The midpoints of the adjacent sides of a quadrilateral are joined. Show that the resulting figure is a parallelogram.
I know that you suppose to somehow use vectors to prove this, but I dont know how you are suppose to model this?
Suppose that $\displaystyle A,~B,~C,~D$ are the consecutive vertices of the quadrilateral.
Let midpoints be $\displaystyle P \in \overrightarrow {AB},~ Q \in \overrightarrow {BC},~ R \in \overrightarrow {CD},~ S \in \overrightarrow {DA} $.
We know that $\displaystyle \overrightarrow {AB}+\overrightarrow {BC}+\overrightarrow {CD}+\overrightarrow {DA}=0 $.
Moreover, $\displaystyle 0.5(\overrightarrow {AB})=\overrightarrow {PB}~\&~ 0.5(\overrightarrow {BC})=\overrightarrow {BQ} $
So $\displaystyle 0.5(\overrightarrow {AB}+\overrightarrow {BC})=\overrightarrow {PQ} $
Do the same thing for $\displaystyle \overrightarrow {RS} $
Prove that $\displaystyle \overrightarrow {PQ}=-\overrightarrow {RS} $
You will be done.
What if the quadrilateral you were doing this proof in was a trapezium then how would this be true? (since all the sides are unequal). How would the vectors of the sides add up 0?
Sorry but I dont understand why the inner side of a parallelogram = 2 x 1/2 of the sides of a quadrilateral.
This is a standard question.
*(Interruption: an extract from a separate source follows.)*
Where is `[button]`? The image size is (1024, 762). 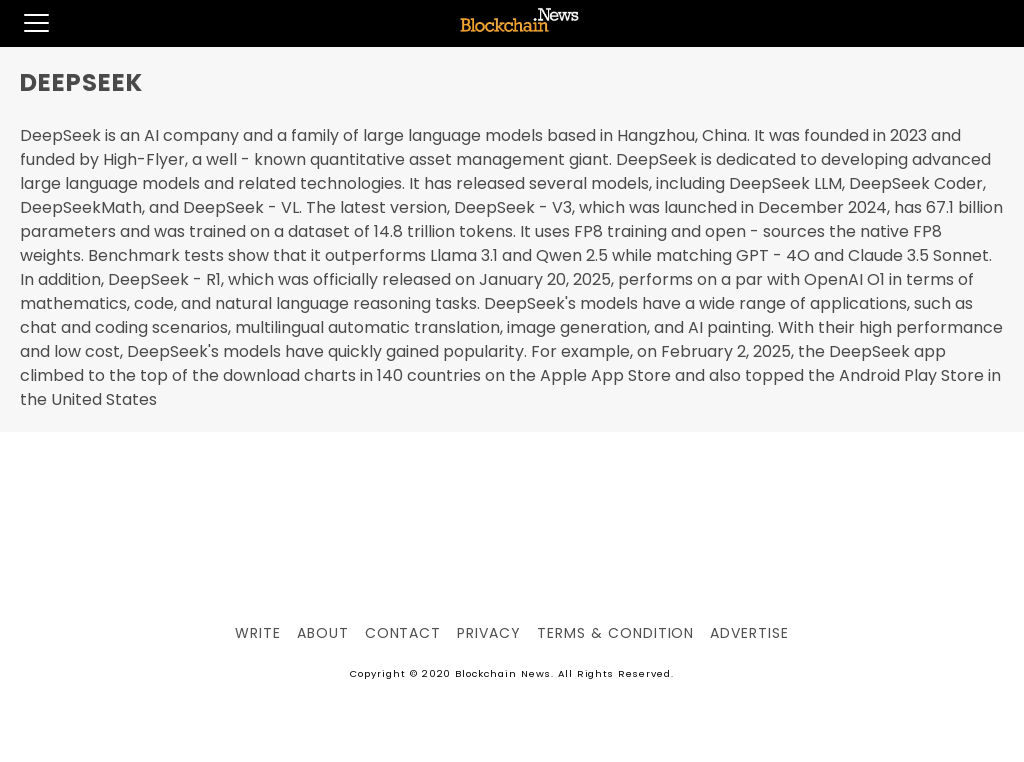 [button] is located at coordinates (24, 23).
It is done in any geometry course.
I have given you the standard vector proof.
BTW. This theorem is true for any quadrilateral, even non-convex quadrilaterals.
And the proof is the same.
I suspect that you do not understand vector addition.
If that is the case, you no chance proving this.
As I said, the proof I gave is the standard.